I usually don't post in here because nothing about my work or critique is professional , but I want to tell you that many people on here are harsh.  And with the professional forum, the criticism is very, "in your face," and if someone has an issue with something and its posted here, you'll be notified in a way which almost resembles flaming (especially to someone like me with thin skin).  Posting in the People Photography forum may not get as good of criticism, but your responses will be a bit warmer.

And a poster on here (the wonderful and intelligent Abraxas) told me one of the steps in taking a photograph is to identify your target audience beforehand.  Since this was for you and her, your photo has TOTALLY met its purpose.  If others don't like it, then it doesn't really matter!  And from my beginner standpoint, I think its cool, and your model is very beautiful (like she doesn't already know that, lol).

As far as criticism, I definitely have no place to say anything in here, but I will say that maybe a different reaction would occur if this photo was put into perspective, where other, cleaner, photos were with it.  Sometimes people dislike noise because they can't distinguish certain features.  But its been my experience that people fill in the indistinguishable parts of a photograph with prior information when available.  Whenever I see a bunch of low-key shots in a row, I get frustrated when I don't see at least one that shows the whole model's face.  I feel like I need that info to enjoy the others (the mystery annoys me).

Sorry to make my post so long.  I hope I didn't overstep my bounds, and if I did, I apologize.  I just really enjoy your photo, and don't want you to get a bad taste in your mouth because of the way certain people talk on here.  You're much too good of a photographer to leave, as many of us can help you, and many of us can learn from you!

If you made it this far, thanks.


----------



## Katz (Jul 12, 2008)

Thanks. I think I will go read in that area. I appreciate your comments and actually think you have probably kept me on this site. I can say that I will not be posting another picture in this area, not due to people not liking this particular picture, just the immaturity of the way the responses are written. (not by all, but by some) 

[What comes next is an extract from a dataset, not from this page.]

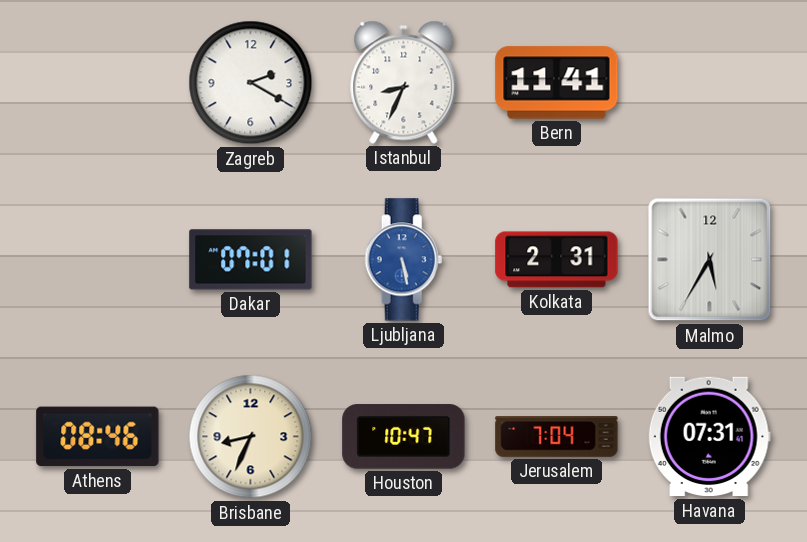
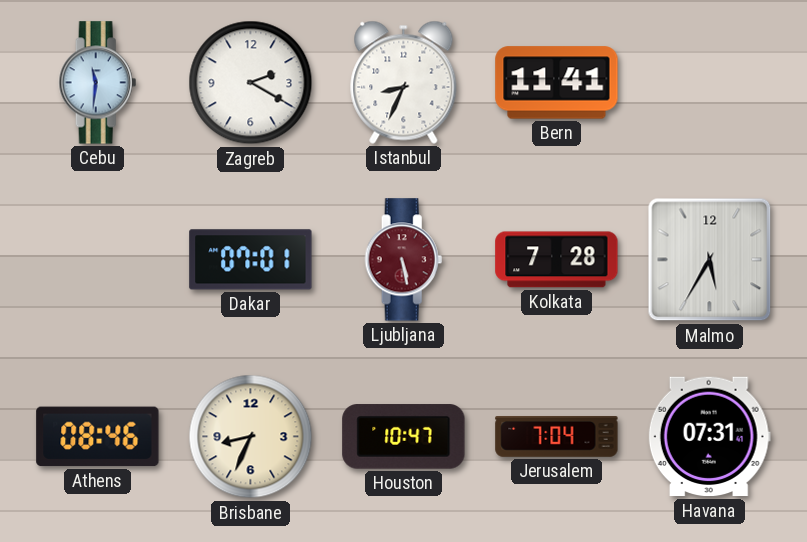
Cebu: none -> 11:31
Ljubljana dial: blue -> burgundy
Kolkata: 2:31 -> 7:28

Thanks to all for posting.


----------



## tirediron (Jul 12, 2008)

Katz said:
			
		

> <snipped>
> 
> just the immaturity of the way the responses are written. (not by all, but by some)
> 
> Thanks to all for posting.


 
Katz, I think you may be a little out of line here; you got a mix of positive and negative reviews for your work, but I don't believe any of them were rude or immature.  Harsh?  Yes.  Direct?  Yes.  Why...

One of the things that you have to remember when you're posting a picture for review, especially, as Senor Hound noted, in the Professional Forum, is that it's going to be judged based on the generally accepted standards for an image of similar type.  I think you have to agree that the image you have posted has areas where it differs from the norm.   Therefore, if there are reasons, that you've done certain things, you need to explain those in order to get the most effective critique.   If your initial post had said something like, "This image was processed in this way because...."  then it would have been judged in an entirely different way.  



			
				Katz said:
			
		

> _In my opinion, yes it is good as long as it is WHAT THE CLIENT WANTED. This is exactly what she wanted. So, since I gave my client exactly what she asked for, how could it not be good? Had I given her something else that was more esthetically pleasing to you, to her, I would probably have a name around town about taking good pics but not giving my clients what they ask for. I would rather ask them what THEY want, since it is THEIR picture, and do my best to give them what THEY WANT_.


 
I understand you said that the model liked it, but that IMHO, does not necessarily mean that it is a good image.  If the model doesn't know a great deal about photography, or isn't experienced, then he or she may be happy with a substandard product (NOTE:  I am not saying yours image is sub-standard, just making a point) because that's all they know.  This is analogous to someone who doesn't know anything about construction saying that they like a particular house, even though it has no interior walls; if you don't know what something is supposed to be like, you're not ideally qualified to judge it.


----------



## Katz (Jul 12, 2008)

A pictures "perfection" is based on what someone thinks about it. Therefore, if my client likes her picture alot, then it is perfect. Because someone on here may take more pictures or know more about HOW to take a picture does not make them any more qualified of a judge of how an image looks. It just means that they know more about how to run a camera. Some people will like my pics, others won't. So be it. But for people to be basically rude about them and insult the pic that I took WAS immature coming from what is supposed to be professionals. 
     I have no problem with constructive criticism and helpful critique, but rudeness and insults are just immature.


----------



## bigalbest (Jul 12, 2008)

The hardest praise you can get is from your peers. These people know what looks good and what looks a little beginner (no matter what your client thinks). Sometimes criticism feels a little personal but don't take it that way, at least you talked a pretty girl into posing for you, that's a start. And your adjustments to this photo are typical of beginning photographers (no offense, I've made the same adjustments in the past). Just keep trying to get better and be open to some other points of view. Hang in there, I'm sure we'll see some better stuff from you in the future.


----------



## Arch (Jul 12, 2008)

tirediron said:


> I understand you said that the model liked it, but that IMHO, does not necessarily mean that it is a good image.  If the model doesn't know a great deal about photography, or isn't experienced, then he or she may be happy with a substandard product (NOTE:  I am not saying yours image is sub-standard, just making a point) because that's all they know.  This is analogous to someone who doesn't know anything about construction saying that they like a particular house, even though it has no interior walls; if you don't know what something is supposed to be like, you're not ideally qualified to judge it.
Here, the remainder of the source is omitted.